* WHAT IS EXPECTED: Beginning with the line where "nyomtatott vinyl" appears, set down each line exactly until the records below end, and omit the pictures.

Page-level text extractions
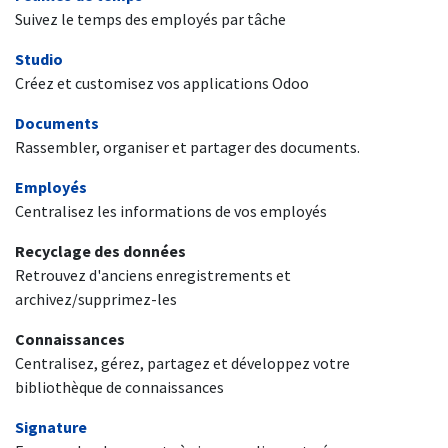
Suivez le temps des employés par tâche
Studio
Créez et customisez vos applications Odoo
Documents
Rassembler, organiser et partager des documents.
Employés
Centralisez les informations de vos employés
Recyclage des données
Retrouvez d'anciens enregistrements et
archivez/supprimez-les
Connaissances
Centralisez, gérez, partagez et développez votre
bibliothèque de connaissances
Signature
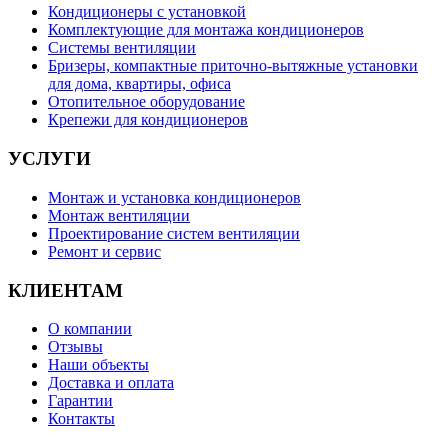
Кондиционеры с установкой
Комплектующие для монтажа кондиционеров
Системы вентиляции
Бризеры, компактные приточно-вытяжные установки
для дома, квартиры, офиса
Отопительное оборудование
Крепежи для кондиционеров
УСЛУГИ
Монтаж и установка кондиционеров
Монтаж вентиляции
Проектирование систем вентиляции
Ремонт и сервис
КЛИЕНТАМ
О компании
Отзывы
Наши объекты
Доставка и оплата
Гарантии
Контакты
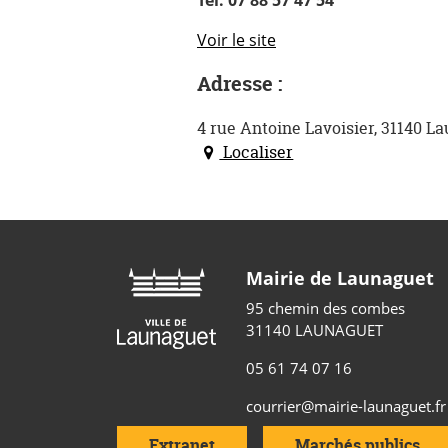
Tél. 07 88 57 47 54
Voir le site
Adresse :
4 rue Antoine Lavoisier, 31140 L
Localiser
Mairie de Launaguet
95 chemin des combes
31140 LAUNAGUET
05 61 74 07 16
courrier@mairie-launaguet.fr
Extranet
Marchés publics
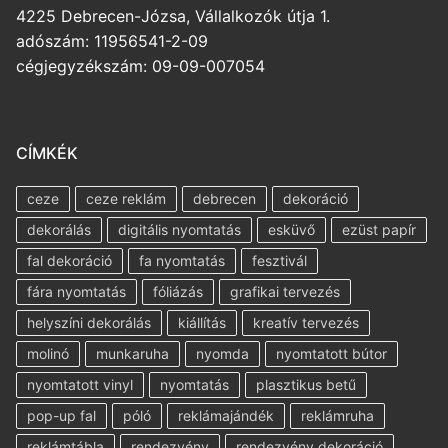
4225 Debrecen-Józsa, Vállalkozók útja 1.
adószám: 11956541-2-09
cégjegyzékszám: 09-09-007054
CÍMKÉK
ceze
ceze reklám
debrecen
dekoráció
dekorálás
digitális nyomtatás
esküvő
ezüst papír
fal dekoráció
fa nyomtatás
fesztivál
fára nyomtatás
fóliázás
grafikai tervezés
helyszíni dekorálás
kiállítás
kreatív tervezés
molinó
munkaruha
nyomda
nyomtatott bútor
nyomtatott vinyl
nyomtatás
plasztikus betű
pop-up fal
póló
reklámajándék
reklámruha
reklámtábla
rendezvény
rendezvény dekoráció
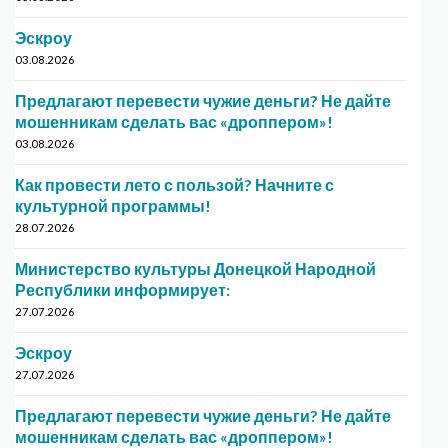
Эскроу
03.08.2026
Предлагают перевести чужие деньги? Не дайте
мошенникам сделать вас «дроппером»!
03.08.2026
Как провести лето с пользой? Начните с
культурной программы!
28.07.2026
Министерство культуры Донецкой Народной
Республики информирует:
27.07.2026
Эскроу
27.07.2026
Предлагают перевести чужие деньги? Не дайте
мошенникам сделать вас «дроппером»!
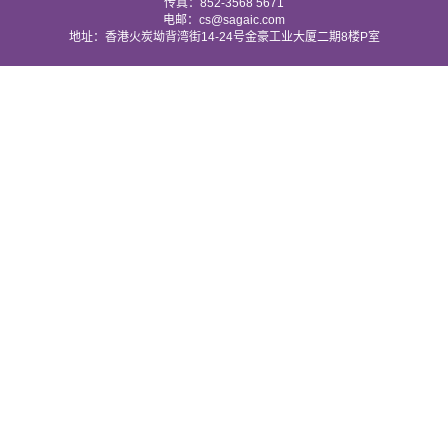
传真：852-3568 5671
电邮：cs@sagaic.com
地址：香港火炭坳背湾街14-24号金豪工业大厦二期8楼P室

* RESPONSE BELOW:
nyomtatott vinyl
nyomtatás
plasztikus betű
pop-up fal
póló
reklámajándék
reklámruha
reklámtábla
rendezvény
rendezvény dekoráció
Эскроу
03.08.2026
Предлагают перевести чужие деньги? Не дайте
мошенникам сделать вас «дроппером»!
03.08.2026
Как провести лето с пользой? Начните с
культурной программы!
28.07.2026
Министерство культуры Донецкой Народной
Республики информирует:
27.07.2026
Эскроу
27.07.2026
Предлагают перевести чужие деньги? Не дайте
мошенникам сделать вас «дроппером»!
传真：852-3568 5671
电邮：cs@sagaic.com
地址：香港火炭坳背湾街14-24号金豪工业大厦二期8楼P室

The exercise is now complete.